## ACTION ITEM
Filter the entries for the string "navigateurs". Copy each line that has it.

(Dataset entries)
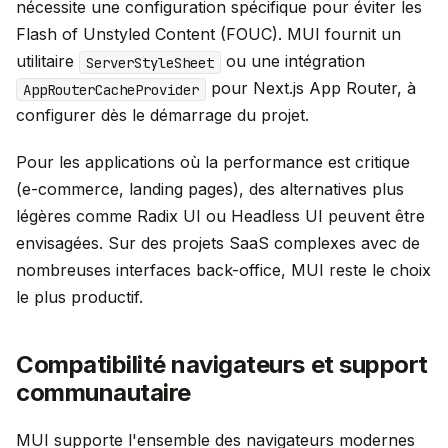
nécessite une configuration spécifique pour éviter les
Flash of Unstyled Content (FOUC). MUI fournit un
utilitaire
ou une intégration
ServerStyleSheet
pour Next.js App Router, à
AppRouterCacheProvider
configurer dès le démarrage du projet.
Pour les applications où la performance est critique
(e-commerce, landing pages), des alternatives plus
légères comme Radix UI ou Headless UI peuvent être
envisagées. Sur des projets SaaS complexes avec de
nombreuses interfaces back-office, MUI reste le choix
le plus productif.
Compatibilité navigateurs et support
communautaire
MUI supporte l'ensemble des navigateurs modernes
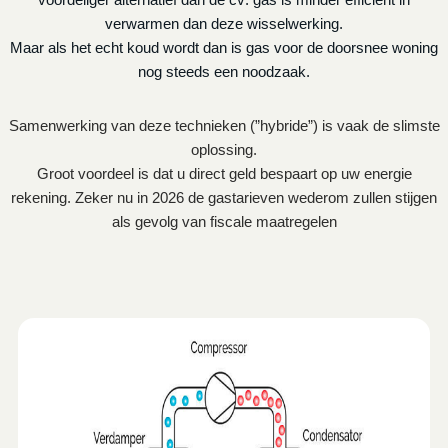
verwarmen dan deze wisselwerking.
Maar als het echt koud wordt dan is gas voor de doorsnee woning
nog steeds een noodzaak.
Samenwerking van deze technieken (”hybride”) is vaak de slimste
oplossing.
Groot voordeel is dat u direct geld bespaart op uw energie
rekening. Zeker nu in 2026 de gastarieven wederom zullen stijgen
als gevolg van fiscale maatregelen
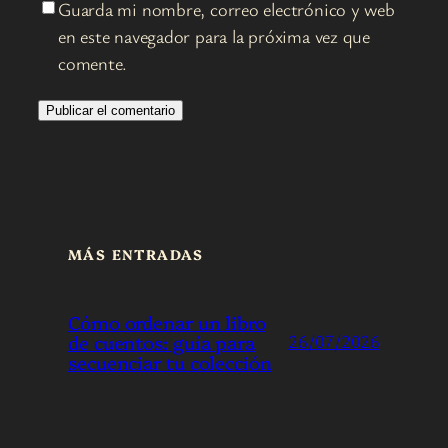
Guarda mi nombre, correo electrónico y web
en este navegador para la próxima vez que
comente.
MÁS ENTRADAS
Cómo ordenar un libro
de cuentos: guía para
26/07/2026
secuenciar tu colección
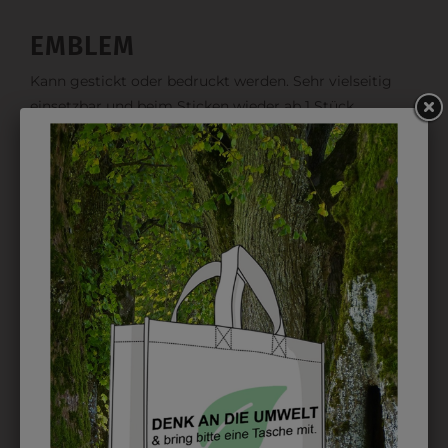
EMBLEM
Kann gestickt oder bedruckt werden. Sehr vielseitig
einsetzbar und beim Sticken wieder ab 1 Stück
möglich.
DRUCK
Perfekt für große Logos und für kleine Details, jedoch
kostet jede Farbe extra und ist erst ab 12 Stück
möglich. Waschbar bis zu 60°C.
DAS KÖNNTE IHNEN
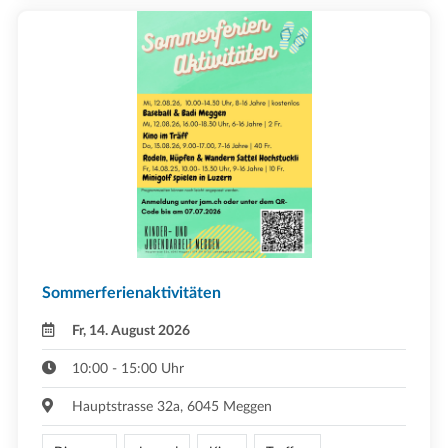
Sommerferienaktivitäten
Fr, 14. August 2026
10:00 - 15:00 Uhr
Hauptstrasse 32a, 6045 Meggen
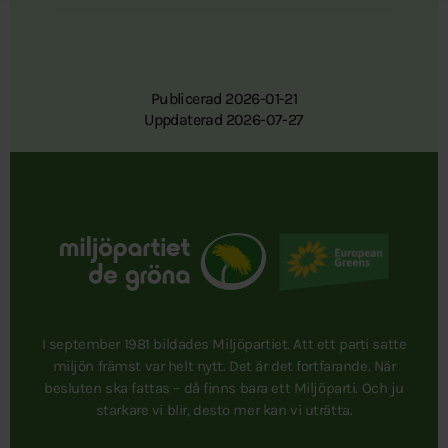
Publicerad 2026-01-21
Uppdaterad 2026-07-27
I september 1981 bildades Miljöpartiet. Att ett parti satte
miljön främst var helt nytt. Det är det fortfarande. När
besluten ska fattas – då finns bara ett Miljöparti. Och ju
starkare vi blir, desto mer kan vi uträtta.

## RESULT FOR THIS EXERCISE
Compatibilité navigateurs et support
MUI supporte l'ensemble des navigateurs modernes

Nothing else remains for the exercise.